Forget therapy. Forget him. Just leave. He’s a complete asshole and you’re worth more than this! Don’t give up on your dreams for this asshat. 

Post # 74
Member
922 posts
Busy bee

seattlegirl87 :  *Please* bring up those supposed comments from the therapist at the next session, and if the therapist really did say that behind your back to your boyfriend, please report her to the licensing board. Because, if true, that is one of the most unprofessional, unethical things I’ve heard a couples therapist do in a while.  
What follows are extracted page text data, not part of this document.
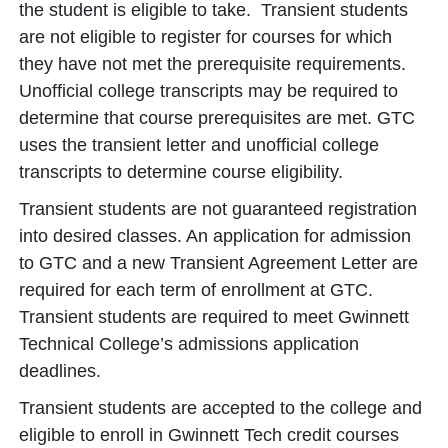
the student is eligible to take. Transient students
are not eligible to register for courses for which
they have not met the prerequisite requirements.
Unofficial college transcripts may be required to
determine that course prerequisites are met. GTC
uses the transient letter and unofficial college
transcripts to determine course eligibility.
Transient students are not guaranteed registration
into desired classes. An application for admission
to GTC and a new Transient Agreement Letter are
required for each term of enrollment at GTC.
Transient students are required to meet Gwinnett
Technical College’s admissions application
deadlines.
Transient students are accepted to the college and
eligible to enroll in Gwinnett Tech credit courses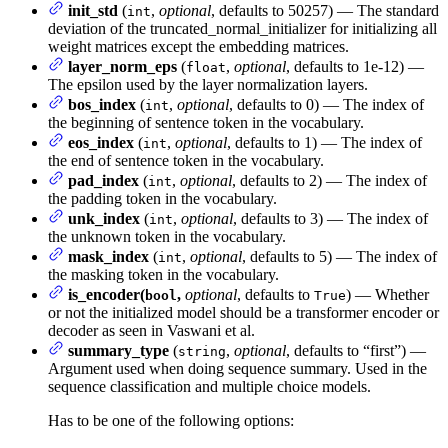
init_std
(
,
optional
, defaults to 50257) — The standard
int
deviation of the truncated_normal_initializer for initializing all
weight matrices except the embedding matrices.
layer_norm_eps
(
,
optional
, defaults to 1e-12) —
float
The epsilon used by the layer normalization layers.
bos_index
(
,
optional
, defaults to 0) — The index of
int
the beginning of sentence token in the vocabulary.
eos_index
(
,
optional
, defaults to 1) — The index of
int
the end of sentence token in the vocabulary.
pad_index
(
,
optional
, defaults to 2) — The index of
int
the padding token in the vocabulary.
unk_index
(
,
optional
, defaults to 3) — The index of
int
the unknown token in the vocabulary.
mask_index
(
,
optional
, defaults to 5) — The index of
int
the masking token in the vocabulary.
is_encoder(
,
optional
, defaults to
) — Whether
bool
True
or not the initialized model should be a transformer encoder or
decoder as seen in Vaswani et al.
summary_type
(
,
optional
, defaults to “first”) —
string
Argument used when doing sequence summary. Used in the
sequence classification and multiple choice models.
Has to be one of the following options: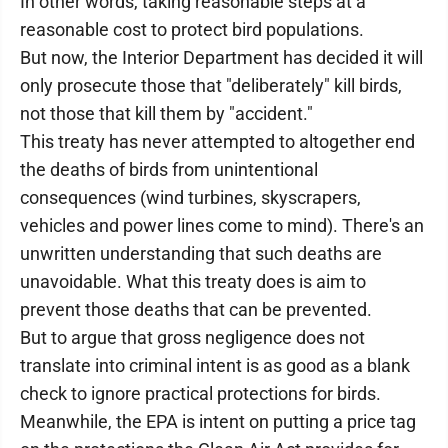
In other words, taking reasonable steps at a
reasonable cost to protect bird populations.
But now, the Interior Department has decided it will
only prosecute those that "deliberately" kill birds,
not those that kill them by "accident."
This treaty has never attempted to altogether end
the deaths of birds from unintentional
consequences (wind turbines, skyscrapers,
vehicles and power lines come to mind). There's an
unwritten understanding that such deaths are
unavoidable. What this treaty does is aim to
prevent those deaths that can be prevented.
But to argue that gross negligence does not
translate into criminal intent is as good as a blank
check to ignore practical protections for birds.
Meanwhile, the EPA is intent on putting a price tag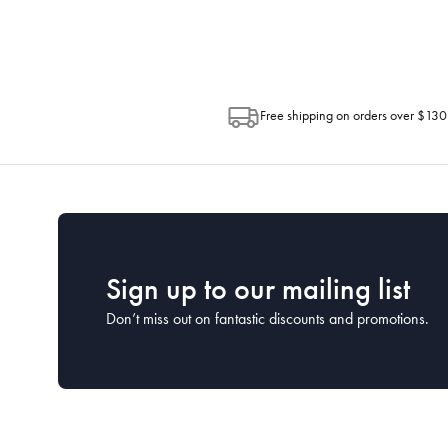
Post. Please check your tracking through 
Free shipping on orders over $130
Sign up to our mailing list
Don’t miss out on fantastic discounts and promotions.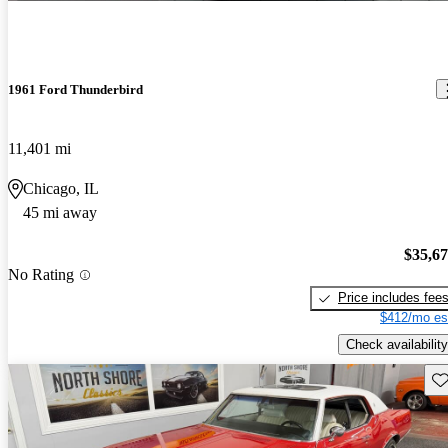
1961 Ford Thunderbird
11,401 mi
Chicago, IL
45 mi away
$35,6
No Rating
Price includes fee
$412/mo es
Check availability
Sav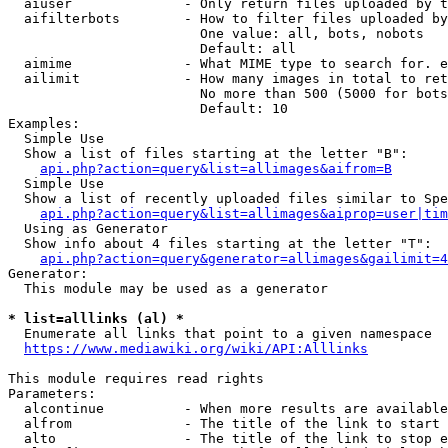
  aiuser              - Only return files uploaded by t
  aifilterbots        - How to filter files uploaded by
                        One value: all, bots, nobots

                        Default: all

  aimime              - What MIME type to search for. e
  ailimit             - How many images in total to ret
                        No more than 500 (5000 for bots
                        Default: 10

Examples:

  Simple Use

  Show a list of files starting at the letter "B":

api.php?action=query&list=allimages&aifrom=B
  Simple Use

  Show a list of recently uploaded files similar to Spe
api.php?action=query&list=allimages&aiprop=user|tim
  Using as Generator

  Show info about 4 files starting at the letter "T":

api.php?action=query&generator=allimages&gailimit=4
Generator:

  This module may be used as a generator

* list=alllinks (al) *
  Enumerate all links that point to a given namespace

https://www.mediawiki.org/wiki/API:Alllinks
This module requires read rights

Parameters:

  alcontinue          - When more results are available
  alfrom              - The title of the link to start 
  alto                - The title of the link to stop e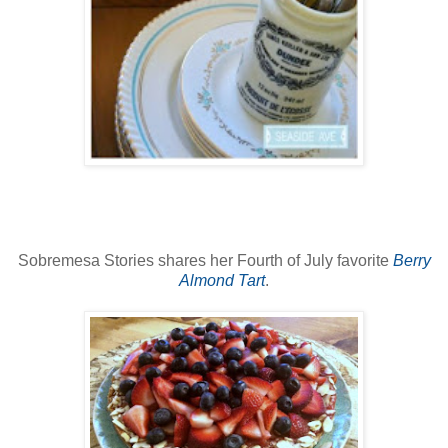
Sobremesa Stories shares her Fourth of July favorite
Berry
Almond Tart
.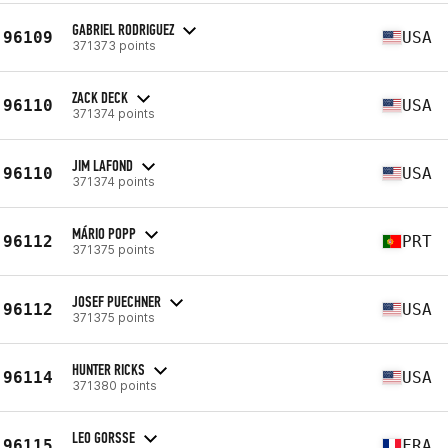
GABRIEL RODRIGUEZ
96109
USA
371373 points
ZACK DECK
96110
USA
371374 points
JIM LAFOND
96110
USA
371374 points
MÁRIO POPP
96112
PRT
371375 points
JOSEF PUECHNER
96112
USA
371375 points
HUNTER RICKS
96114
USA
371380 points
LEO GORSSE
96115
FRA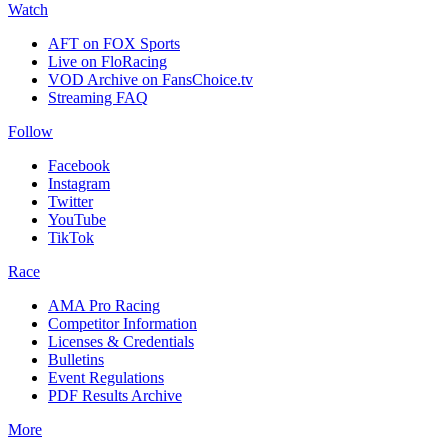
Watch
AFT on FOX Sports
Live on FloRacing
VOD Archive on FansChoice.tv
Streaming FAQ
Follow
Facebook
Instagram
Twitter
YouTube
TikTok
Race
AMA Pro Racing
Competitor Information
Licenses & Credentials
Bulletins
Event Regulations
PDF Results Archive
More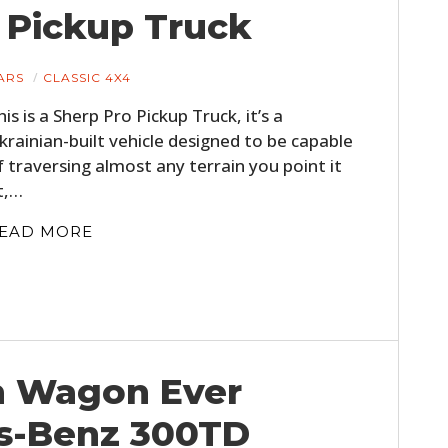
o Pickup Truck
ARS
CLASSIC 4X4
his is a Sherp Pro Pickup Truck, it’s a
krainian-built vehicle designed to be capable
f traversing almost any terrain you point it
t,…
EAD MORE
on Wagon Ever
s-Benz 300TD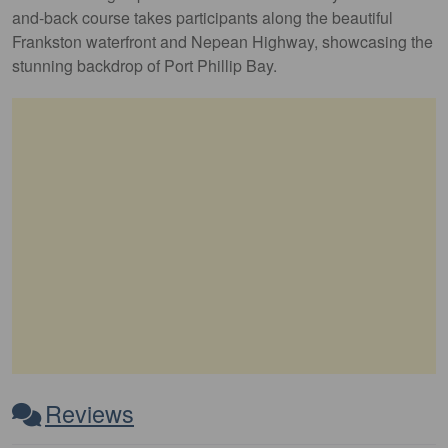
and-back course takes participants along the beautiful
Frankston waterfront and Nepean Highway, showcasing the
stunning backdrop of Port Phillip Bay.
Reviews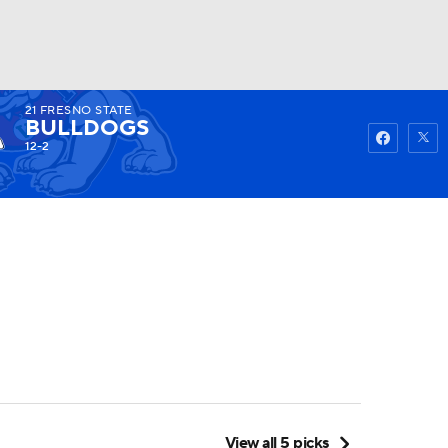
21
FRESNO STATE
Watch
Fantasy
Betting
BULLDOGS
12-2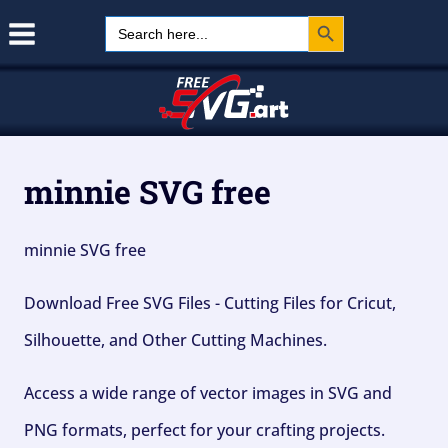
Search Button
Skip
Search
for:
to
content
minnie SVG free
minnie SVG free
Download Free SVG Files - Cutting Files for Cricut,
Silhouette, and Other Cutting Machines.
Access a wide range of vector images in SVG and
PNG formats, perfect for your crafting projects.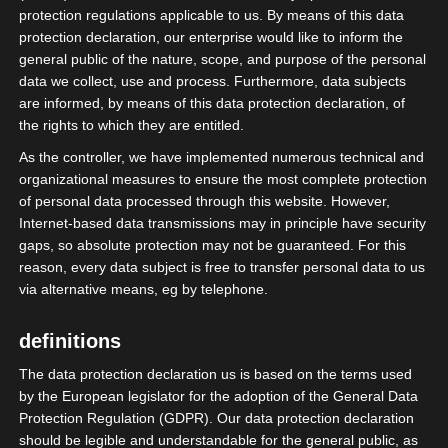
Hanauer Landstr. 328-330
protection regulations applicable to us. By means of this data
D-60314 Frankfurt am Main
protection declaration, our enterprise would like to inform the
general public of the nature, scope, and purpose of the personal
data we collect, use and process. Furthermore, data subjects
contact details
are informed, by means of this data protection declaration, of
the rights to which they are entitled.
Phone: 069-800 88 703
As the controller, we have implemented numerous technical and
Mail:
info@isdv.net
organizational measures to ensure the most complete protection
of personal data processed through this website. However,
Internet-based data transmissions may in principle have security
gaps, so absolute protection may not be guaranteed. For this
Surname:
*
reason, every data subject is free to transfer personal data to us
via alternative means, eg by telephone.
definitions
E-mail:
*
The data protection declaration us is based on the terms used
by the European legislator for the adoption of the General Data
Protection Regulation (GDPR). Our data protection declaration
should be legible and understandable for the general public, as
News
*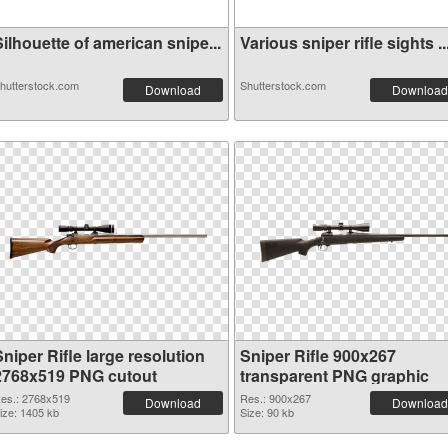
ilhouette of american snipe...
Various sniper rifle sights ..
hutterstock.com
Shutterstock.com
Download
Download
niper Rifle large resolution
Sniper Rifle 900x267
2768x519 PNG cutout
transparent PNG graphic
es.: 2768x519
Res.: 900x267
Download
Download
ize: 1405 kb
Size: 90 kb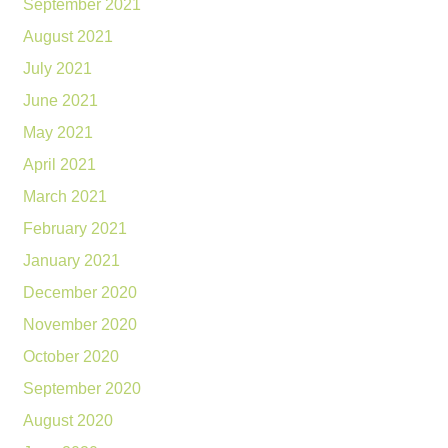
September 2021
August 2021
July 2021
June 2021
May 2021
April 2021
March 2021
February 2021
January 2021
December 2020
November 2020
October 2020
September 2020
August 2020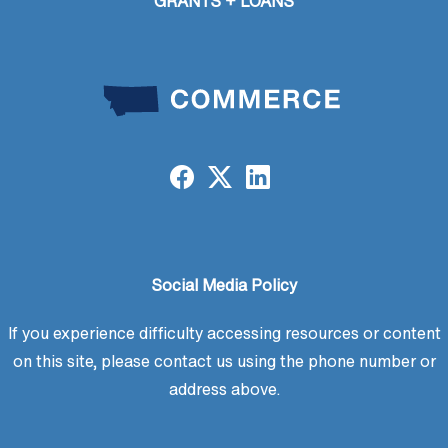
GRANTS + LOANS
Social Media Policy
If you experience difficulty accessing resources or content
on this site, please contact us using the phone number or
address above.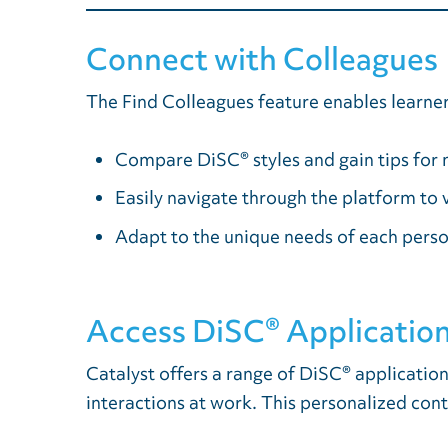
Connect with Colleagues
The Find Colleagues feature enables learners
Compare DiSC® styles and gain tips for 
Easily navigate through the platform to
Adapt to the unique needs of each perso
Access DiSC® Application
Catalyst offers a range of DiSC® applicatio
interactions at work. This personalized cont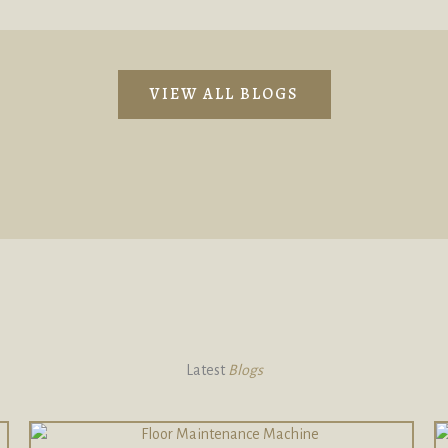
VIEW ALL BLOGS
Latest
Blogs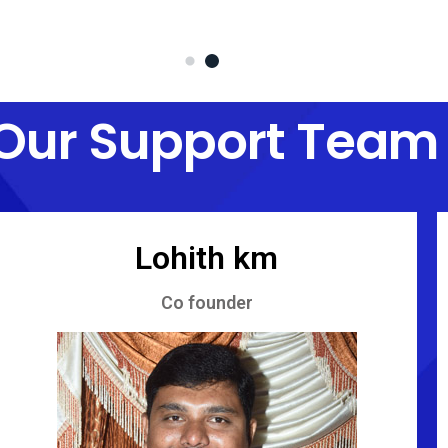
Our Support Team
Lohith km
Co founder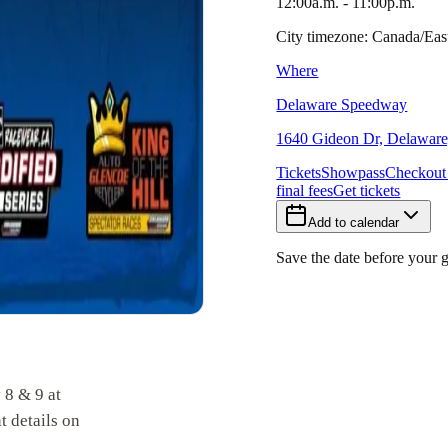
12:00a.m. - 11:00p.m.
City timezone: Canada/Ea
Where
Delaware Speedway
1640 Gideon Dr, Delaware
Tickets
Showpass
Checkout
final fees
Get tickets
Add to calendar
Save the date before your 
 8 & 9 at
 details on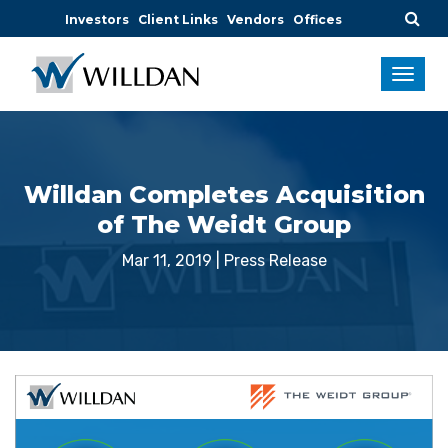
Investors
Client Links
Vendors
Offices
Willdan Completes Acquisition
of The Weidt Group
Mar 11, 2019
|
Press Release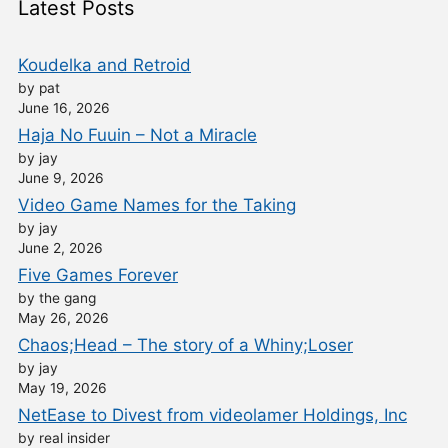
Latest Posts
Koudelka and Retroid
by pat
June 16, 2026
Haja No Fuuin – Not a Miracle
by jay
June 9, 2026
Video Game Names for the Taking
by jay
June 2, 2026
Five Games Forever
by the gang
May 26, 2026
Chaos;Head – The story of a Whiny;Loser
by jay
May 19, 2026
NetEase to Divest from videolamer Holdings, Inc
by real insider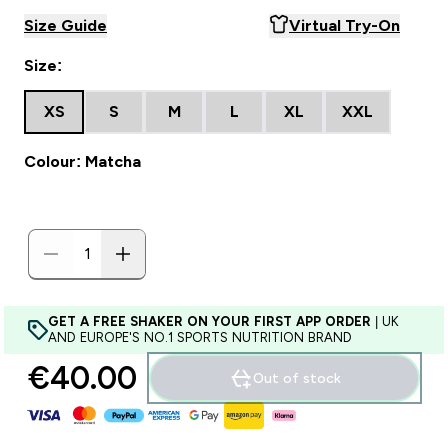
Size Guide
Virtual Try-On
Size:
XS
S
M
L
XL
XXL
Colour: Matcha
GET A FREE SHAKER ON YOUR FIRST APP ORDER
| UK
AND EUROPE'S NO.1 SPORTS NUTRITION BRAND
€40.00‎
Out of stock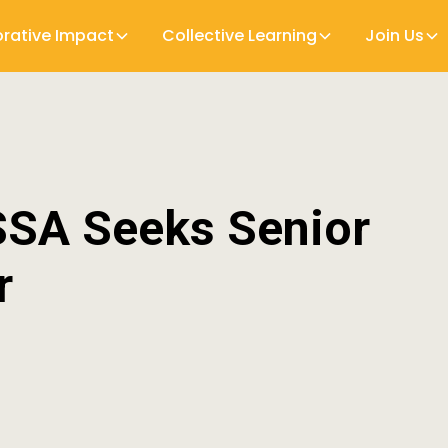
orative Impact
Collective Learning
Join Us
SSA Seeks Senior
r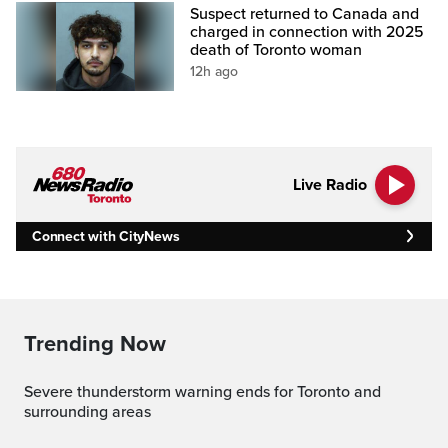
Suspect returned to Canada and
charged in connection with 2025
death of Toronto woman
12h ago
Live Radio
Connect with CityNews
Trending Now
Severe thunderstorm warning ends for Toronto and
surrounding areas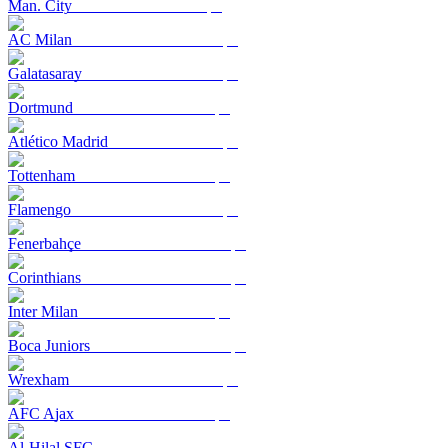
Man. City
AC Milan
Galatasaray
Dortmund
Atlético Madrid
Tottenham
Flamengo
Fenerbahçe
Corinthians
Inter Milan
Boca Juniors
Wrexham
AFC Ajax
Al-Hilal SFC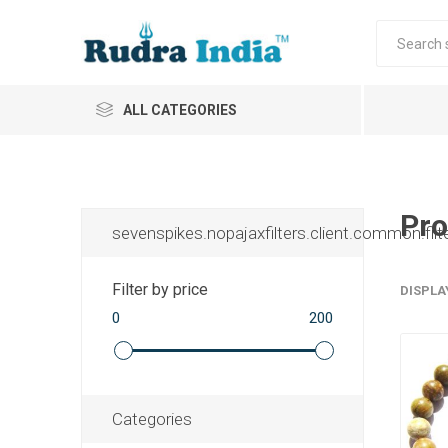
ALL CATEGORIES
Pro
sevenspikes.nopajaxfilters.client.common.filt
Filter by price
DISPLA
0
200
Categories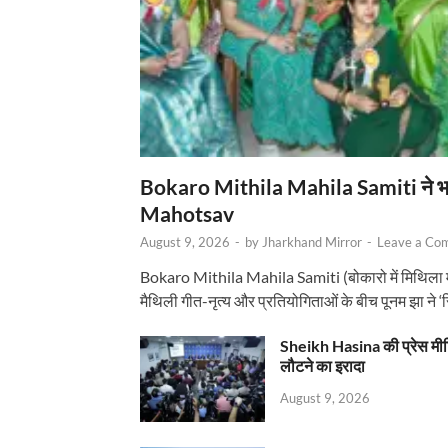
Bokaro Mithila Mahila Samiti ने भव्य
Mahotsav
August 9, 2026
-
by
Jharkhand Mirror
-
Leave a Co
Bokaro Mithila Mahila Samiti (बोकारो में मिथिला
मैथिली गीत-नृत्य और प्रतियोगिताओं के बीच पूनम झा ने 
Sheikh Hasina की प्रेस मी
लौटने का इरादा
August 9, 2026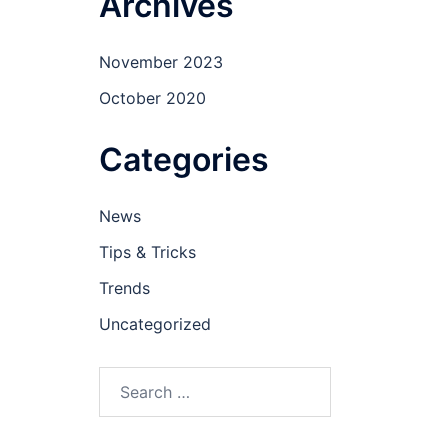
Archives
November 2023
October 2020
Categories
News
Tips & Tricks
Trends
Uncategorized
Search
for: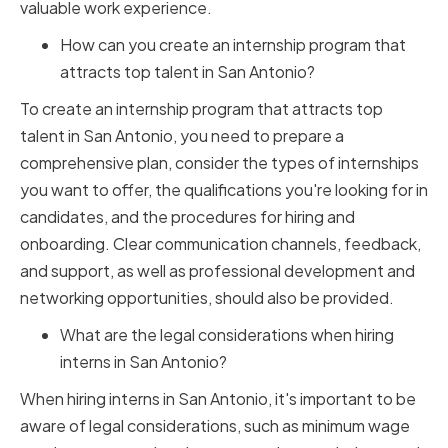
valuable work experience.
How can you create an internship program that
attracts top talent in San Antonio?
To create an internship program that attracts top
talent in San Antonio, you need to prepare a
comprehensive plan, consider the types of internships
you want to offer, the qualifications you're looking for in
candidates, and the procedures for hiring and
onboarding. Clear communication channels, feedback,
and support, as well as professional development and
networking opportunities, should also be provided.
What are the legal considerations when hiring
interns in San Antonio?
When hiring interns in San Antonio, it's important to be
aware of legal considerations, such as minimum wage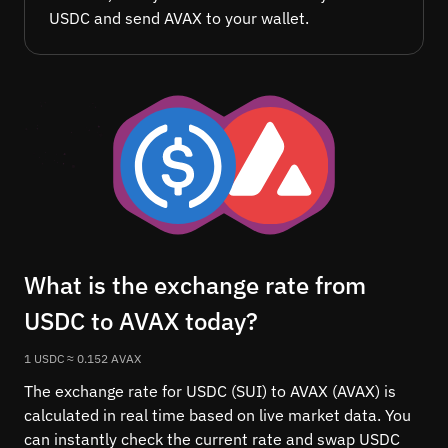
USDC and send AVAX to your wallet.
What is the exchange rate from
USDC to AVAX today?
1 USDC ≈ 0.152 AVAX
The exchange rate for USDC (SUI) to AVAX (AVAX) is
calculated in real time based on live market data. You
can instantly check the current rate and swap USDC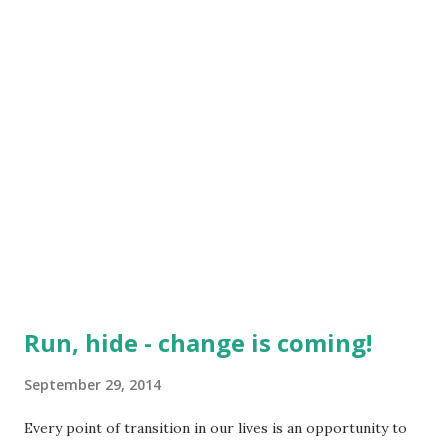
which rang true over and over again - ...
Run, hide - change is coming!
September 29, 2014
Every point of transition in our lives is an opportunity to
And for the record, some therapists really do just suck. My ex and I went to a therapist a few years before we divorced who thought it was perfectly ok for my ex be upset bc I didn’t dress up enough for him. The therapist felt like I should be trying harder to look attractive for my ex – you know, somewhere between running my own business and taking care of a 4yo and 2yo. The therapist also thought it was appropriate for me to maintain a certain body style/composition for my ex’s desires. My ex felt very validated and I felt like crap. Anyways, that therapist was full of crap, and ending my marriage and dressing for my own tastes were far better options.

 

Post # 75
Member
6635 posts
Bee Keeper

seattlegirl87 :  Is he sleeping with this therapist? This is very unprofessional behavior on her part. Is she a licensed psychologist? 

Bee–based upon what you have told us you are not the problem. At almost 31 years old and wanting children it is perfectly reasonable to want to know where the relationship is going and when. He says it could be 10 years before he’s ready? Get out of this situation. It is what is toxic.